§ REQUIREMENT:
Return all of the entries word for word, but omit the pictures they contain.

-------- RECORDS SHOWN

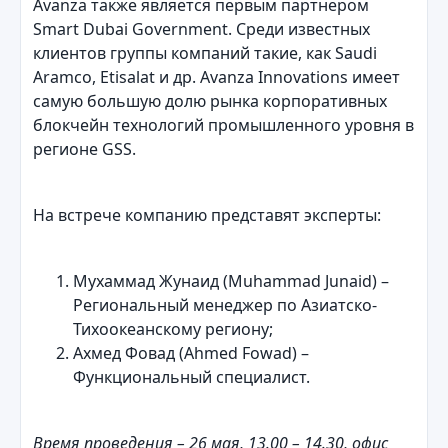
Avanza также является первым партнером
Smart Dubai Government. Среди известных
клиентов группы компаний такие, как Saudi
Aramco, Etisalat и др. Avanza Innovations имеет
самую большую долю рынка корпоративных
блокчейн технологий промышленного уровня в
регионе GSS.
На встрече компанию представят эксперты:
Мухаммад Жунаид (Muhammad Junaid) –
Региональный менеджер по Азиатско-
Тихоокеанскому региону;
Ахмед Фовад (Ahmed Fowad) –
Функциональный специалист.
Время проведения – 26 мая
,
13.00 – 14.30
, офис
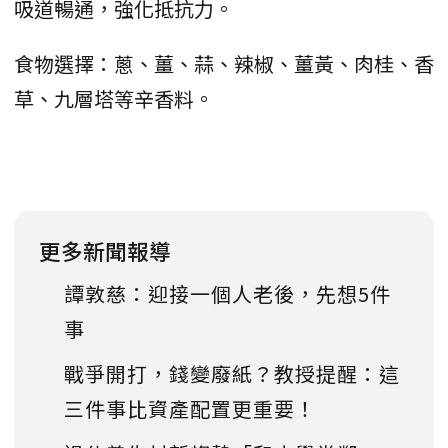
吸道暢通，強化抵抗力。
食物選擇：蔥、薑、蒜、辣椒、薑黃、肉桂、香
草、九層塔等辛香料。
更多新聞報導
譚敦慈：迎接一個人老後，先想5件
事
戰爭開打，錢變廢紙？教授提醒：這
三件事比資產配置更重要！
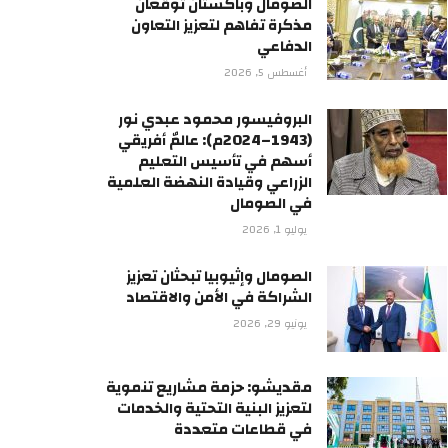
الصومال وباكستان توقعان
مذكرة تفاهم لتعزيز التعاون
الدفاعي
أغسطس 5, 2026
البروفيسور محمود عبدي نور
(1943–2024م): عالمٌ أفريقي
أسهم في تأسيس التعليم
الزراعي وقيادة النهضة العلمية
في الصومال
يوليو 1, 2026
الصومال وإثيوبيا تبحثان تعزيز
الشراكة في الأمن والاقتصاد
يونيو 29, 2026
مقديشو: حزمة مشاريع تنموية
لتعزيز البنية التحتية والخدمات
في قطاعات متعددة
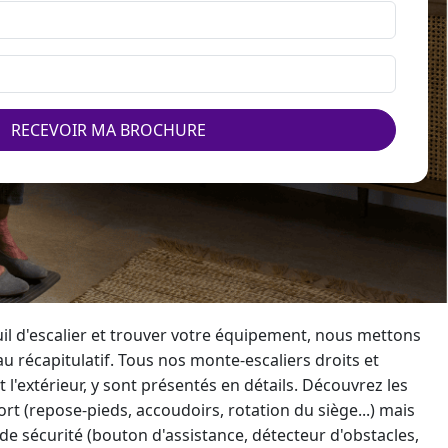
RECEVOIR MA BROCHURE
l d'escalier et trouver votre équipement, nous mettons
au récapitulatif. Tous nos
monte-escalier
s droits et
t l'extérieur, y sont présentés en détails. Découvrez les
rt (repose-pieds, accoudoirs, rotation du siège...) mais
 de sécurité (bouton d'assistance, détecteur d'obstacles,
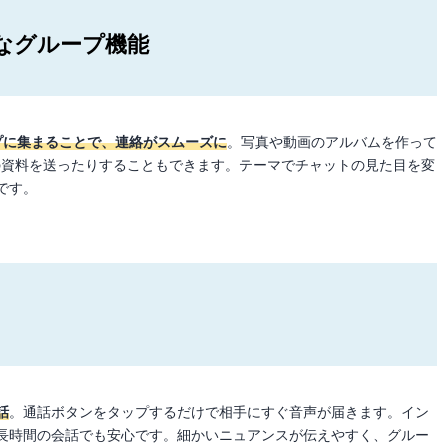
なグループ機能
プに集まることで、連絡がスムーズに
。写真や動画のアルバムを作って
どの資料を送ったりすることもできます。テーマでチャットの見た目を変
です。
話
。通話ボタンをタップするだけで相手にすぐ音声が届きます。イン
長時間の会話でも安心です。細かいニュアンスが伝えやすく、グルー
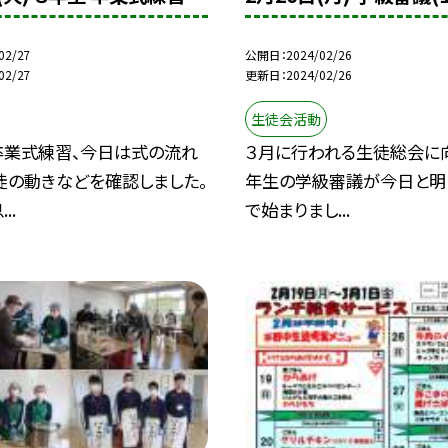
02/27
公開日
2024/02/26
02/27
更新日
2024/02/26
生徒会活動
卒業式練習、今日は式の流れ
３月に行われる生徒総会に向
徒の動きなどを確認しました。
年生の学級審議が今日と明
..
で始まりまし...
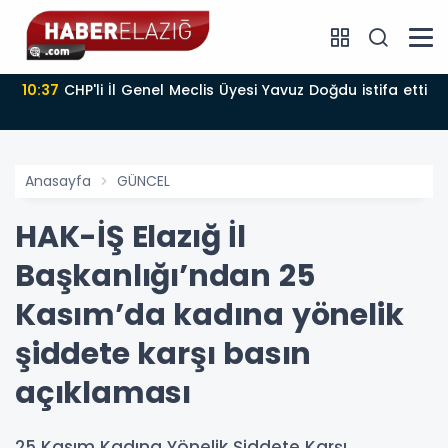
10:37
CHP'li İl Genel Meclis Üyesi Yavuz Doğdu istifa etti
Anasayfa
GÜNCEL
HAK-İŞ Elazığ İl
Başkanlığı’ndan 25
Kasım’da kadına yönelik
şiddete karşı basın
açıklaması
25 Kasım Kadına Yönelik Şiddete Karşı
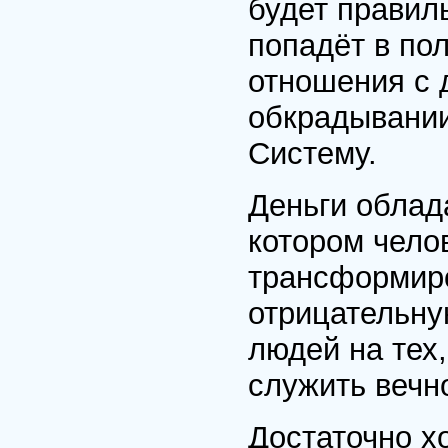
будет правил
попадёт в по
отношения с 
обкрадывании
Систему.
Деньги облад
котором чело
трансформир
отрицательную
людей на тех,
служить вечн
Достаточно х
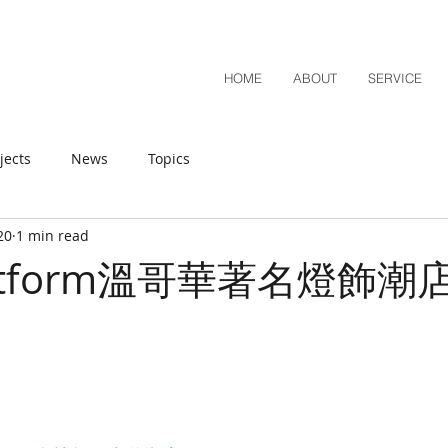
HOME
ABOUT
SERVICE
jects
News
Topics
20
1 min read
htform溫哥華著名燈飾潮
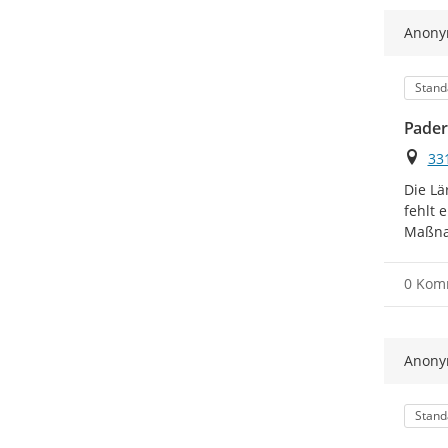
Anon
Kateg
Stand
Pader
Ort
33
Die Lä
fehlt 
Maßna
0 Kom
Anon
Kateg
Stand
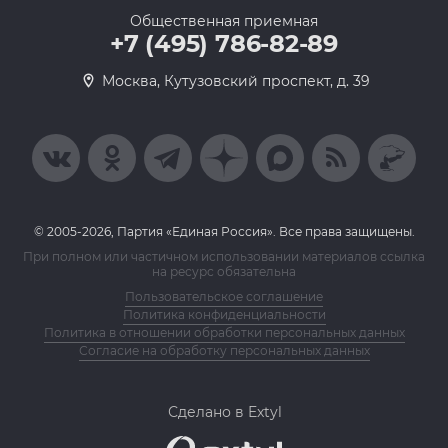
Общественная приемная
+7 (495) 786-82-89
Москва, Кутузовский проспект, д. 39
© 2005-2026, Партия «Единая Россия». Все права защищены.
При полном или частичном использовании материалов ссылка
на ресурс обязательна
Пользовательское соглашение
Политика конфиденциальности
Политика в отношении обработки персональных данных
Согласие на обработку персональных данных
Сделано в Extyl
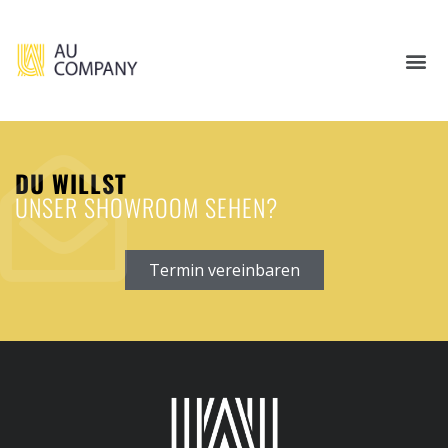
DU WILLST
UNSER SHOWROOM SEHEN?
Termin vereinbaren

----------------

§ OUTPUT OF THE TASK:
Avanza также является первым партнером
Smart Dubai Government. Среди известных
клиентов группы компаний такие, как Saudi
Aramco, Etisalat и др. Avanza Innovations имеет
самую большую долю рынка корпоративных
блокчейн технологий промышленного уровня в
регионе GSS.
На встрече компанию представят эксперты:
Мухаммад Жунаид (Muhammad Junaid) –
Региональный менеджер по Азиатско-
Тихоокеанскому региону;
Ахмед Фовад (Ahmed Fowad) –
Функциональный специалист.
Время проведения – 26 мая
,
13.00 – 14.30
, офис
吸道暢通，強化抵抗力。
食物選擇：蔥、薑、蒜、辣椒、薑黃、肉桂、香
草、九層塔等辛香料。
更多新聞報導
譚敦慈：迎接一個人老後，先想5件
事
戰爭開打，錢變廢紙？教授提醒：這
三件事比資產配置更重要！
الصومال وباكستان توقعان
مذكرة تفاهم لتعزيز التعاون
الدفاعي
أغسطس 5, 2026
البروفيسور محمود عبدي نور
(1943–2024م): عالمٌ أفريقي
أسهم في تأسيس التعليم
الزراعي وقيادة النهضة العلمية
في الصومال
يوليو 1, 2026
الصومال وإثيوبيا تبحثان تعزيز
الشراكة في الأمن والاقتصاد
يونيو 29, 2026
مقديشو: حزمة مشاريع تنموية
لتعزيز البنية التحتية والخدمات
في قطاعات متعددة
RECEVOIR MA BROCHURE
l d'escalier et trouver votre équipement, nous mettons
au récapitulatif. Tous nos
monte-escalier
s droits et
t l'extérieur, y sont présentés en détails. Découvrez les
rt (repose-pieds, accoudoirs, rotation du siège...) mais
 de sécurité (bouton d'assistance, détecteur d'obstacles,
なグループ機能
プに集まることで、連絡がスムーズに
。写真や動画のアルバムを作って
どの資料を送ったりすることもできます。テーマでチャットの見た目を変
です。
話
。通話ボタンをタップするだけで相手にすぐ音声が届きます。イン
長時間の会話でも安心です。細かいニュアンスが伝えやすく、グルー
02/27
公開日
2024/02/26
02/27
更新日
2024/02/26
生徒会活動
卒業式練習、今日は式の流れ
３月に行われる生徒総会に向
徒の動きなどを確認しました。
年生の学級審議が今日と明
..
で始まりまし...
10:37
CHP'li İl Genel Meclis Üyesi Yavuz Doğdu istifa etti
Anasayfa
GÜNCEL
HAK-İŞ Elazığ İl
Başkanlığı’ndan 25
Kasım’da kadına yönelik
şiddete karşı basın
açıklaması
25 Kasım Kadına Yönelik Şiddete Karşı
будет правил
попадёт в по
отношения с 
обкрадывании
Систему.
Деньги облад
котором чело
трансформир
отрицательную
людей на тех,
служить вечн
Достаточно х
HOME
ABOUT
SERVICE
jects
News
Topics
20
1 min read
htform溫哥華著名燈飾潮
Anon
Kateg
Stand
Pader
Ort
33
Die Lä
fehlt 
Maßna
0 Kom
Anon
Kateg
Stand
Общественная приемная
+7 (495) 786-82-89
Москва, Кутузовский проспект, д. 39
© 2005-2026, Партия «Единая Россия». Все права защищены.
При полном или частичном использовании материалов ссылка
на ресурс обязательна
Пользовательское соглашение
Политика конфиденциальности
Политика в отношении обработки персональных данных
Согласие на обработку персональных данных
Сделано в Extyl
DU WILLST
UNSER SHOWROOM SEHEN?
Termin vereinbaren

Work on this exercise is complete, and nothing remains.